Mundial 2026: un catalizador claro para las apuestas deportivas
Vayamos a los hechos: el Mundial de Fútbol 2026, organizado en Estados Unidos, Canadá y México, reúne tres factores favorables para las casas de apuestas. El formato ampliado a 48 selecciones elevará el número de partidos y multiplicará las ventanas de apuesta, mientras que los husos horarios norteamericanos favorecen la visualización en directo y, por tanto, las apuestas en directo. Esto significa más volumen en dispositivos móviles y mayor frecuencia de apuesta por usuario.
La legalización progresiva en EE. UU. desde 2018 ha ampliado el mercado direccionable: cada nuevo estado regulado aumenta la base de usuarios legales. Además, la tendencia estructural hacia la digitalización y las apuestas en directo potencia el ticket medio durante torneos globales. ¿Resultado probable? Picos de actividad que históricamente superan los niveles habituales y que pueden traducirse en ingresos significativos a corto plazo.
Tres empresas ofrecen vías distintas de exposición. DraftKings (DKNG) es un nativo digital con fuerte capacidad comercial para capturar picos; su riesgo principal son los elevados costes de adquisición de clientes (CAC) y una rentabilidad operativa en desarrollo. Flutter (FLUT) aporta diversificación geográfica y de producto; su presencia en Estados Unidos mediante FanDuel y en Europa reduce la dependencia de un solo mercado. MGM Resorts (MGM) combina palancas físicas y digitales: casinos, bares deportivos y la empresa conjunta BetMGM ofrecen sinergias, aunque con costes fijos elevados y sensibilidad al ciclo económico.

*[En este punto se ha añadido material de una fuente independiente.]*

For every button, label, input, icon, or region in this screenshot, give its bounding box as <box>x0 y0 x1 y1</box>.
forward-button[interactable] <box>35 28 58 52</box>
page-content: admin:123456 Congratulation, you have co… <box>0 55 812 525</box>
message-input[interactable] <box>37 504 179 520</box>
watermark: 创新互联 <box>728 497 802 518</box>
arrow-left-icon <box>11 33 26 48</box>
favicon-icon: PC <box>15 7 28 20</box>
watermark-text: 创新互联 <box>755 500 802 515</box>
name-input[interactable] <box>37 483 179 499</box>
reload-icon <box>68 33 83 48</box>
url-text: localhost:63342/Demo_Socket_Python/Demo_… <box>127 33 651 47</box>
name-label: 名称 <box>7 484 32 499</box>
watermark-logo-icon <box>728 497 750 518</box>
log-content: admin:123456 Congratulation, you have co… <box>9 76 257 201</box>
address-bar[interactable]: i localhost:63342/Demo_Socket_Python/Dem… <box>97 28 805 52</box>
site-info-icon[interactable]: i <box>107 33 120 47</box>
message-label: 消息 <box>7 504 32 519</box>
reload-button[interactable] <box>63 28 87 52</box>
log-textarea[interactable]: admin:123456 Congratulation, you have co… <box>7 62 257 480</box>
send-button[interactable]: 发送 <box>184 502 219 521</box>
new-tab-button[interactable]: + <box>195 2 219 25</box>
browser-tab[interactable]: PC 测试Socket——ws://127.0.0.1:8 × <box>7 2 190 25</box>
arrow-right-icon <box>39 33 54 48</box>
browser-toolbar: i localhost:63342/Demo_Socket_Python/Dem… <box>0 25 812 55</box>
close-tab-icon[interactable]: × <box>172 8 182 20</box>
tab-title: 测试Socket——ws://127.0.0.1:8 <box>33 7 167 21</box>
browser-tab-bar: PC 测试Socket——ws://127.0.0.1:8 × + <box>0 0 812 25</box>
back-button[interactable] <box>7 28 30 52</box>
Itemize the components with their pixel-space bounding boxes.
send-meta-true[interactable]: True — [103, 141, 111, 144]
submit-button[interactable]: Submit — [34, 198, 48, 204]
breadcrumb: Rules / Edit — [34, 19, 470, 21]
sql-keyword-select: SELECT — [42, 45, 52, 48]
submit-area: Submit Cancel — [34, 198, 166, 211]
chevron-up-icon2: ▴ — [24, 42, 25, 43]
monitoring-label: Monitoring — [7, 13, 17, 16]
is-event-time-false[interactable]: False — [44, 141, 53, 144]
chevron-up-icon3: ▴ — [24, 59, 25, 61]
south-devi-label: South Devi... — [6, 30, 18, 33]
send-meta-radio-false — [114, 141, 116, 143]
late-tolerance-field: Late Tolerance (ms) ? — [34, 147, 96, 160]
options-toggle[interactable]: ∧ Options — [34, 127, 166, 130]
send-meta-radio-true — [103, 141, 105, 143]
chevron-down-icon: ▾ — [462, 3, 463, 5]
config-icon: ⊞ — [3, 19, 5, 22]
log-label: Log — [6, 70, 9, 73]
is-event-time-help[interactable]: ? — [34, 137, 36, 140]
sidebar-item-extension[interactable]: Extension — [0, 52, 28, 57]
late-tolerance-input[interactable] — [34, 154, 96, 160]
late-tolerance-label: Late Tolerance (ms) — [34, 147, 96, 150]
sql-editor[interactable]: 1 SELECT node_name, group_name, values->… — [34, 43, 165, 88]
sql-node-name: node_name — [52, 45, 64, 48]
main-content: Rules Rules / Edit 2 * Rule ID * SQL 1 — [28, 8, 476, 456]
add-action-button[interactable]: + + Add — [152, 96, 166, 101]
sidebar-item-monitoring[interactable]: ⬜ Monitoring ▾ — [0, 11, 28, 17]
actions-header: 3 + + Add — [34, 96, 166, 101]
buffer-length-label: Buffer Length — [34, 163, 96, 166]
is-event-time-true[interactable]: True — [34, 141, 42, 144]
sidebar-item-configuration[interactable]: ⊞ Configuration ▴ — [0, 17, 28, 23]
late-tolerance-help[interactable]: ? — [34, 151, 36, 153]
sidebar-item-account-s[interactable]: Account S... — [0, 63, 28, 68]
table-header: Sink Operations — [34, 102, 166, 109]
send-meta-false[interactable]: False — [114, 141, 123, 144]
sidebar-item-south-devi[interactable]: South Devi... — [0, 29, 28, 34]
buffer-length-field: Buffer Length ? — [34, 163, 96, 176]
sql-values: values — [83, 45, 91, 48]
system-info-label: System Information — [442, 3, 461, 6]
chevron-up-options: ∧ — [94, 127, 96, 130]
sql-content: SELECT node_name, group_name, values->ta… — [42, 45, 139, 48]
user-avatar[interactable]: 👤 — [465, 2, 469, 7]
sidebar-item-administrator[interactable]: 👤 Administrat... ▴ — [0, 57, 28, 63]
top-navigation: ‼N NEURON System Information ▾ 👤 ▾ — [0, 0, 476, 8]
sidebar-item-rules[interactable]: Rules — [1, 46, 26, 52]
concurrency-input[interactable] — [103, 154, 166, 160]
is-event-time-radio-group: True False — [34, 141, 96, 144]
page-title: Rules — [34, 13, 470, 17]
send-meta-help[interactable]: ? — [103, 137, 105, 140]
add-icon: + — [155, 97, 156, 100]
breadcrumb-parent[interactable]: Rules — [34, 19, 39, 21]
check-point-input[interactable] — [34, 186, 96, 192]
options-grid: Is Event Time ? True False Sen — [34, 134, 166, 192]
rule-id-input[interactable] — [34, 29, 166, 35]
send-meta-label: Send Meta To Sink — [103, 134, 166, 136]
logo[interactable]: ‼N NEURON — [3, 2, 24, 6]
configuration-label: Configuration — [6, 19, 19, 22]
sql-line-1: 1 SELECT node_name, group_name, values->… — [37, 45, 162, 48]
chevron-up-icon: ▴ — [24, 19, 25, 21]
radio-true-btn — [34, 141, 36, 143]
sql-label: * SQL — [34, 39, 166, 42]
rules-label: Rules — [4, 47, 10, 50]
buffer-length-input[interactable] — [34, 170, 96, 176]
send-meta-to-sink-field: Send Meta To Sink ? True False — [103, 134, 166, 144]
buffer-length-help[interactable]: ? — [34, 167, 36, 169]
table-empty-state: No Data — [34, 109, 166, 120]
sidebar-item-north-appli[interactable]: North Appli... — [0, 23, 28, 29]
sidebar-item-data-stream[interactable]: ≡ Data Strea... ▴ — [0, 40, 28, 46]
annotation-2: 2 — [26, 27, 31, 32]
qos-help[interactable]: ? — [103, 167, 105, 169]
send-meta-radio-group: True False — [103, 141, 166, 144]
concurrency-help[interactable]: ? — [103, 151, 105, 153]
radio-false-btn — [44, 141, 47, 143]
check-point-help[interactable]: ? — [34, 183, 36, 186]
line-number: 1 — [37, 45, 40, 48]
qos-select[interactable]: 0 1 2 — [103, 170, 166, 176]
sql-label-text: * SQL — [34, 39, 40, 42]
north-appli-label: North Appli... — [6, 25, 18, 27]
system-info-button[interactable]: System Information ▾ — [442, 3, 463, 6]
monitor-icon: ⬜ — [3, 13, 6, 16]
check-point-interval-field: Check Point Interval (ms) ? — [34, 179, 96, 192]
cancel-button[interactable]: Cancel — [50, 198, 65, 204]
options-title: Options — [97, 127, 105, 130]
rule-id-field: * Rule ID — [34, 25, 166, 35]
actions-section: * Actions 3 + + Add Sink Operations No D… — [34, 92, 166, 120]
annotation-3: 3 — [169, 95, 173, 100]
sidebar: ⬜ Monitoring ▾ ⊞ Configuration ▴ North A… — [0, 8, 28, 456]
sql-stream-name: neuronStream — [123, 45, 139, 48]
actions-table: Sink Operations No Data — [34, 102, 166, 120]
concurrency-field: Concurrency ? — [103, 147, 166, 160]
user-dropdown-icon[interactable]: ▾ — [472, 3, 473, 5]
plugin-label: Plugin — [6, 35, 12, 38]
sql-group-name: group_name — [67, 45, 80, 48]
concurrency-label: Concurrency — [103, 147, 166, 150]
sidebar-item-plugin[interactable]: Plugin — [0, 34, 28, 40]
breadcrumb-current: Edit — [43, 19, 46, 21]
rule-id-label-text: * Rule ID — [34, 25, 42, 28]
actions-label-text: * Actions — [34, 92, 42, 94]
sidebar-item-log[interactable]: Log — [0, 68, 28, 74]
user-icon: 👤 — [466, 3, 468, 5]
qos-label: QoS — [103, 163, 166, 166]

Los riesgos son reales y no deben subestimarse. El coste de adquisición de clientes presiona márgenes; la competencia intensiva obliga a promociones; la regulación estatal o fiscal puede cambiar; y una mala trayectoria deportiva de selecciones populares puede reducir el interés. A nivel macro, una caída del gasto discrecional por tipos altos o recesión limitaría el crecimiento.
Para inversores fuera de EE. UU.: la accesibilidad puede requerir cuentas internacionales, verificación KYC y cumplimiento de restricciones regionales. No es una recomendación personalizada. La inversión está sujeta a riesgo de pérdida de capital y no hay garantías de rentabilidad futura.
La pregunta que surge es: ¿cómo posicionarse sin asumir riesgos desproporcionados?
Una opción es diversificar exposición entre operadores nativos, globales y con presencia física, aprovechando sinergias y limitando el impacto de shocks locales.
Si busca un panorama más amplio sobre cómo posicionarse en el sector, consulte la cobertura temática en Sports.
Considere además el horizonte temporal y su tolerancia al riesgo antes de invertir.